What I'd flag: it's not designer-specific. The templates are clean but generic. You'll spend more time entering data manually than you would with a portfolio-import tool.
Best for: ATS scoring and keyword optimization. Pricing: $3/month annual, $29/month monthly.
Rezi's strength is its ATS feedback loop. Paste a job description, and it scores your resume against it, calls out missing keywords, and rewrites bullets to include them. The output is famously ATS-clean.
What I'd flag: the AI here is more of an editor than a writer. You need a starting resume to get value out of it. Rezi pairs well with a tool like Lasso (or a hand-written first draft): generate the draft elsewhere, polish in Rezi.
Best for: designers who want strong template variety with AI assist. Pricing: Free tier; Premium is $7/month annual.
Kickresume has the most template options of anything on this list, and a few of them genuinely look good for design roles. The AI fills in bullets from your job titles. The templates are downloadable as PDF or DOCX.
What I'd flag: many of the prettier templates aren't ATS-safe. If you use Kickresume, stick to the simple text-first templates and ignore the column layouts with sidebars.
Best for: if you already live in Canva and want one tool. Pricing: Free tier; Canva Pro is $14.99/month.
Canva ships an AI resume feature inside its existing editor. The pull is the same as everything Canva ships: low friction, lots of templates, exports look polished.
What I'd flag: Canva resumes are notoriously bad for ATS. The default templates use multi-column layouts and embedded images for headings. If you're applying to companies that use ATS (most of them), download a text-based template and rebuild in plain layout.
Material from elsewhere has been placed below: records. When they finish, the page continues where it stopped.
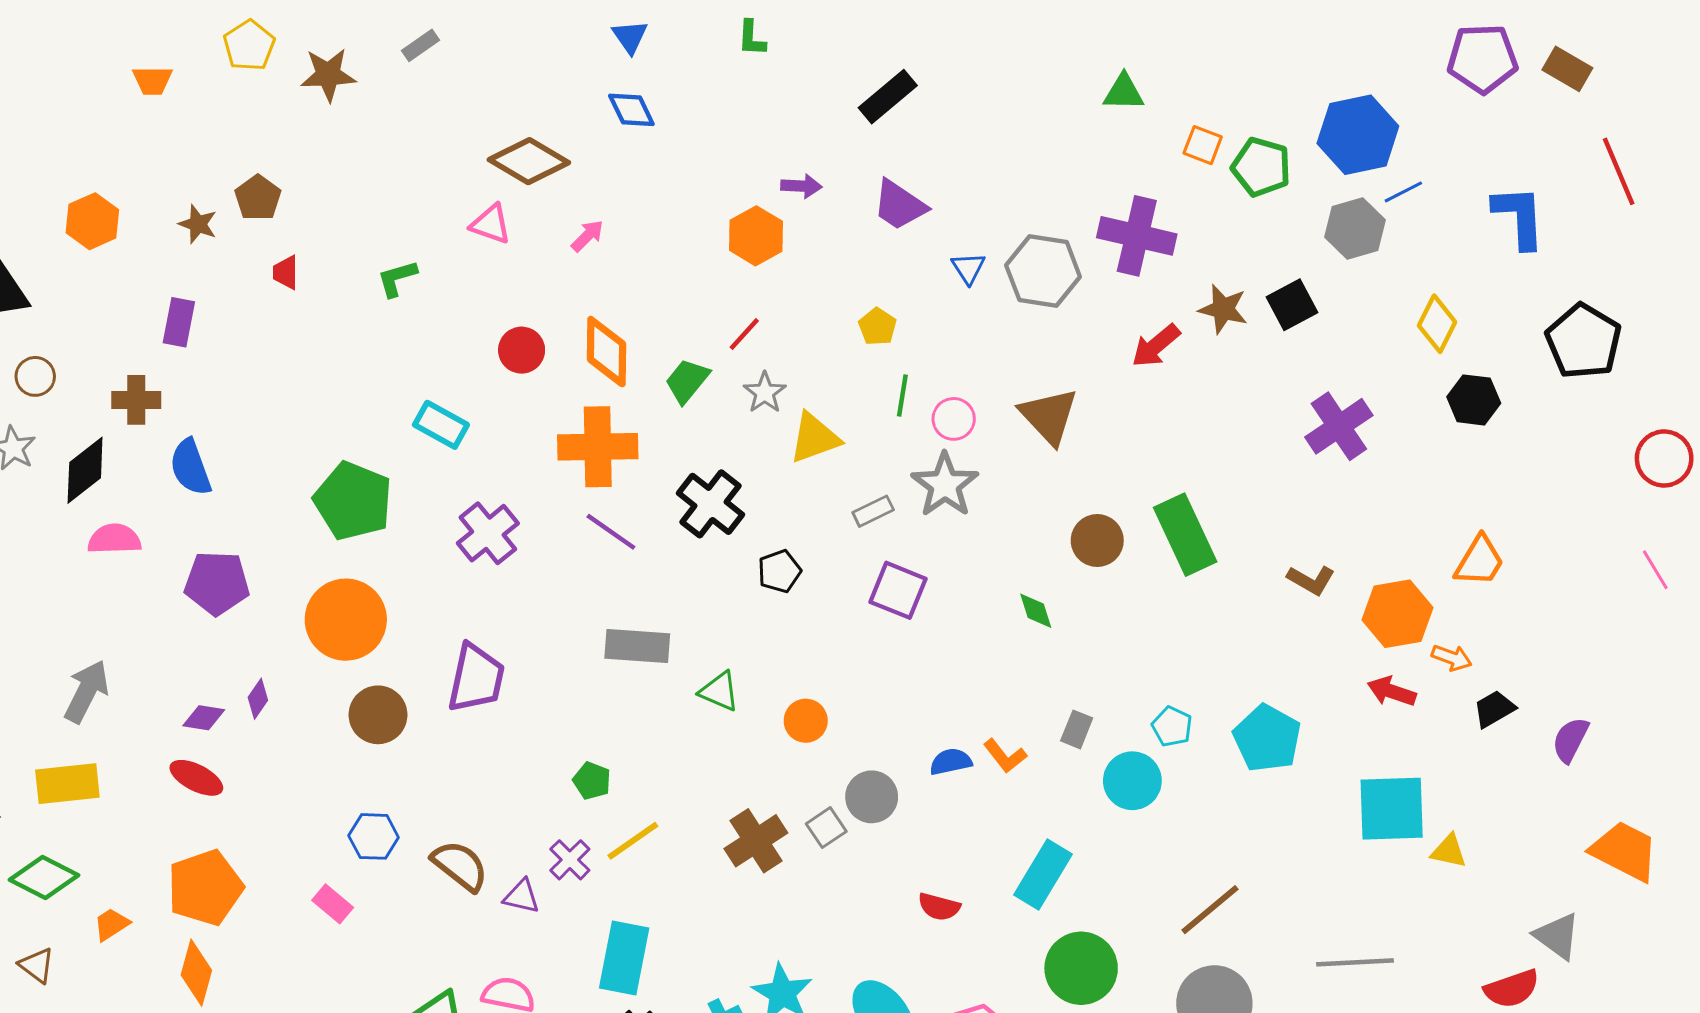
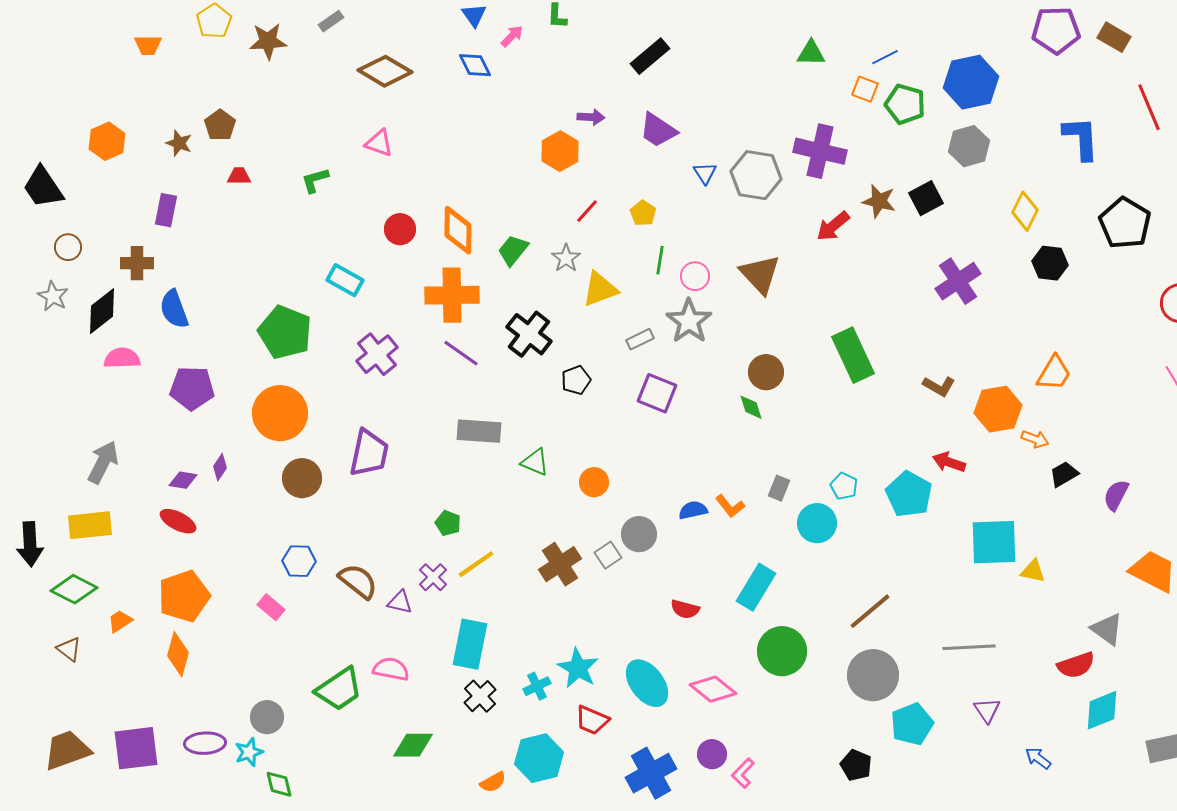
brown diamond: (529, 161) -> (385, 71), moved
blue line: (1403, 192) -> (885, 57), moved
pink arrow: (587, 236) -> (512, 36), moved
red trapezoid: (286, 272) -> (239, 176), turned 90
red line: (744, 334) -> (587, 211), moved
brown circle: (1097, 541) -> (766, 372), moved
red arrow: (1392, 691) -> (949, 462), moved

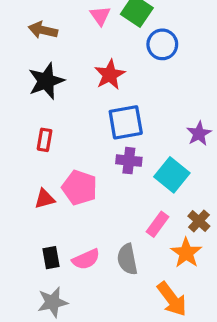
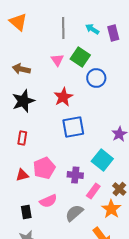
purple cross: (129, 161) -> (75, 175), moved
pink pentagon: (80, 188) -> (44, 168), turned 30
pink semicircle: (86, 259) -> (48, 201), moved
gray semicircle: (127, 259) -> (74, 213), turned 60

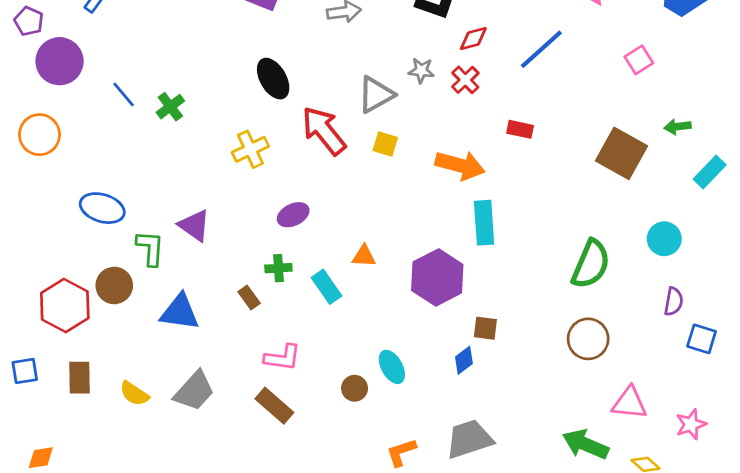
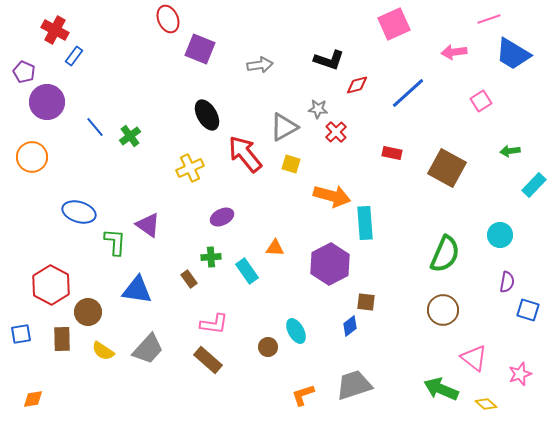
red cross: (465, 80) -> (336, 132), moved
brown square: (622, 153) -> (447, 168), moved
orange arrow: (460, 165) -> (332, 196), moved
brown circle: (114, 285) -> (88, 312), moved
pink triangle: (630, 403) -> (474, 358), turned 32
At that point you've lost most of the time advantage.
| Tool | Reads portfolio | ATS-safe default | Free useful? | Best for | |--------------|-----------------|------------------|--------------|--------------------------------| | Lasso | Yes (Behance) | Yes | Preview only | Designers on Behance | | Teal | No | Yes | Yes | Per-job tailoring | | Rezi | No | Yes | Limited | ATS scoring + bullet polish | | Kickresume | No | Sometimes | Yes | Template variety | | Canva | No | No | Yes | Existing Canva users |
If you have a Behance portfolio and need a resume this week, generate a draft with Lasso (30 seconds), edit two or three bullets in your own voice, then run it through Rezi or paste it into ChatGPT against a job description for a final polish.
If you don't use Behance, start with Teal. It'll structure the data entry, and the per-posting tailoring is genuinely useful when you're applying at volume.
The one tool I'd avoid as a single source of truth is Canva. The output looks great in screenshots and gets filtered out by ATS. Use it for portfolio cover pages, not the resume itself.
The "best AI resume builder for designers" depends on where your portfolio lives. For Behance, the answer is the tool built around Behance. For everywhere else, a generic builder paired with a job-description-aware editor will get you further than any single tool.
If you want to see what the AI produces from your Behance before deciding, the free preview takes about 30 seconds and doesn't ask for a credit card.

Why a Behance link alone isn't a resume, and the fastest way to turn your portfolio into one recruiters and ATS systems can both read.

Real graphic designer resume examples broken down by role and seniority, plus the structure recruiters scan for in the first 7 seconds.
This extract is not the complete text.